• Dataset entries:

-=-=-=-=-

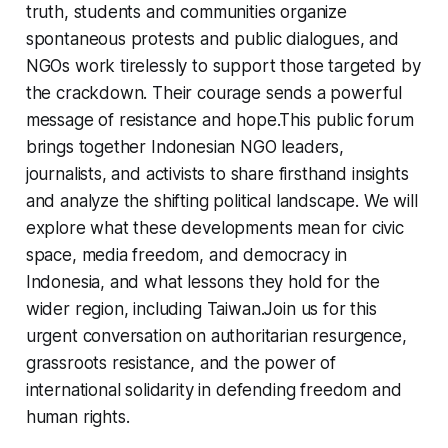
truth, students and communities organize
spontaneous protests and public dialogues, and
NGOs work tirelessly to support those targeted by
the crackdown. Their courage sends a powerful
message of resistance and hope.This public forum
brings together Indonesian NGO leaders,
journalists, and activists to share firsthand insights
and analyze the shifting political landscape. We will
explore what these developments mean for civic
space, media freedom, and democracy in
Indonesia, and what lessons they hold for the
wider region, including Taiwan.Join us for this
urgent conversation on authoritarian resurgence,
grassroots resistance, and the power of
international solidarity in defending freedom and
human rights.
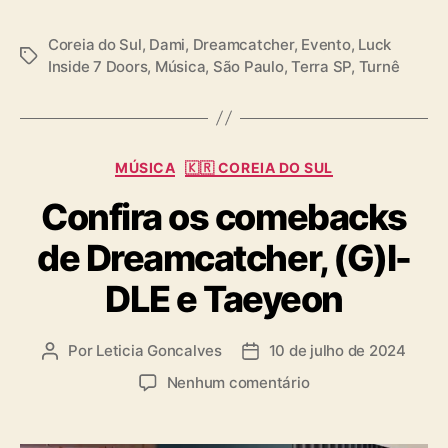
s
Coreia do Sul
,
Dami
,
Dreamcatcher
,
Evento
,
Luck
T
Inside 7 Doors
,
Música
,
São Paulo
,
Terra SP
,
Turnê
a
g
s
C
MÚSICA
🇰🇷 COREIA DO SUL
a
Confira os comebacks
t
e
de Dreamcatcher, (G)I-
g
o
DLE e Taeyeon
r
i
a
Por
Leticia Goncalves
10 de julho de 2024
A
D
s
u
a
e
Nenhum comentário
t
t
m
o
a
C
r
d
o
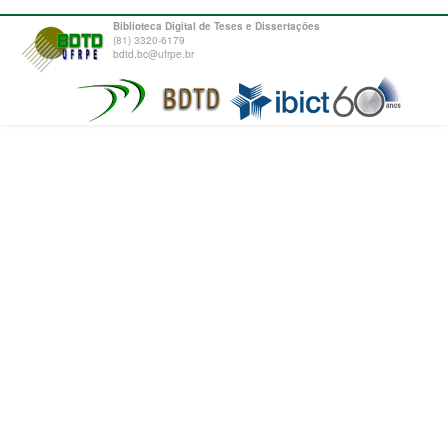
Biblioteca Digital de Teses e Dissertações
(81) 3320-6179
bdtd.bc@ufrpe.br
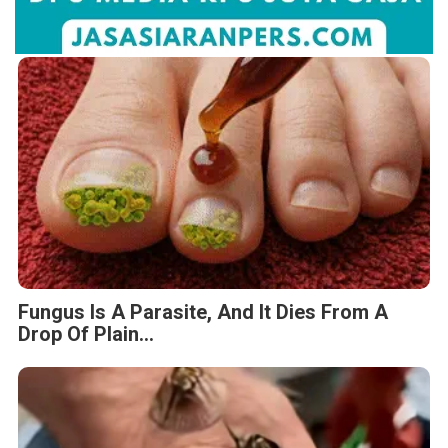
Fungus Is A Parasite, And It Dies From A
Drop Of Plain...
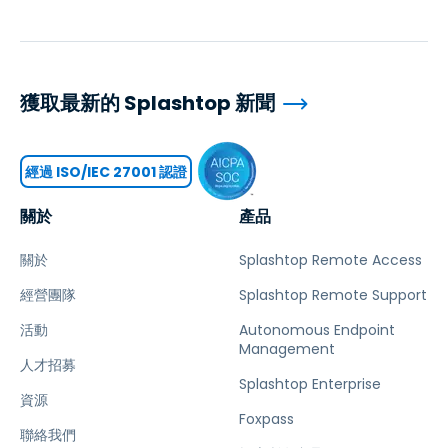
獲取最新的 Splashtop 新聞
經過 ISO/IEC 27001 認證
關於
產品
關於
Splashtop Remote Access
經營團隊
Splashtop Remote Support
活動
Autonomous Endpoint
Management
人才招募
Splashtop Enterprise
資源
Foxpass
聯絡我們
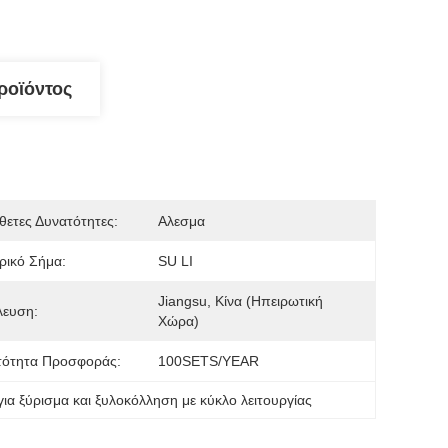
ροϊόντος
ετες Δυνατότητες:
Αλεσμα
ρικό Σήμα:
SU LI
Jiangsu, Κίνα (ηπειρωτική 
λευση:
Χώρα)
τότητα Προσφοράς:
100SETS/YEAR
ια ξύρισμα και ξυλοκόλληση με κύκλο λειτουργίας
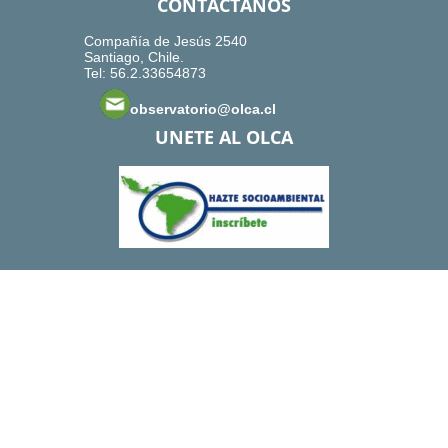
CONTACTANOS
Compañía de Jesús 2540
Santiago, Chile.
Tel: 56.2.33654873
observatorio@olca.cl
UNETE AL OLCA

-=-=-=-=-

• Task description:
Your answer must be an exact copy of the records, without the pictures.

• Solution:
truth, students and communities organize
spontaneous protests and public dialogues, and
NGOs work tirelessly to support those targeted by
the crackdown. Their courage sends a powerful
message of resistance and hope.This public forum
brings together Indonesian NGO leaders,
journalists, and activists to share firsthand insights
and analyze the shifting political landscape. We will
explore what these developments mean for civic
space, media freedom, and democracy in
Indonesia, and what lessons they hold for the
wider region, including Taiwan.Join us for this
urgent conversation on authoritarian resurgence,
grassroots resistance, and the power of
international solidarity in defending freedom and
human rights.
s
Coreia do Sul
,
Dami
,
Dreamcatcher
,
Evento
,
Luck
T
Inside 7 Doors
,
Música
,
São Paulo
,
Terra SP
,
Turnê
a
g
s
C
MÚSICA
🇰🇷 COREIA DO SUL
a
Confira os comebacks
t
e
de Dreamcatcher, (G)I-
g
o
DLE e Taeyeon
r
i
a
Por
Leticia Goncalves
10 de julho de 2024
A
D
s
u
a
e
Nenhum comentário
t
t
m
o
a
C
r
d
o
Biblioteca Digital de Teses e Dissertações
(81) 3320-6179
bdtd.bc@ufrpe.br
Fungus Is A Parasite, And It Dies From A
Drop Of Plain...
獲取最新的 Splashtop 新聞
經過 ISO/IEC 27001 認證
關於
產品
關於
Splashtop Remote Access
經營團隊
Splashtop Remote Support
活動
Autonomous Endpoint
Management
人才招募
Splashtop Enterprise
資源
Foxpass
聯絡我們
ροϊόντος
ετες Δυνατότητες:
Αλεσμα
ρικό Σήμα:
SU LI
Jiangsu, Κίνα (ηπειρωτική 
λευση:
Χώρα)
τότητα Προσφοράς:
100SETS/YEAR
ια ξύρισμα και ξυλοκόλληση με κύκλο λειτουργίας
CONTACTANOS
Compañía de Jesús 2540
Santiago, Chile.
Tel: 56.2.33654873
observatorio@olca.cl
UNETE AL OLCA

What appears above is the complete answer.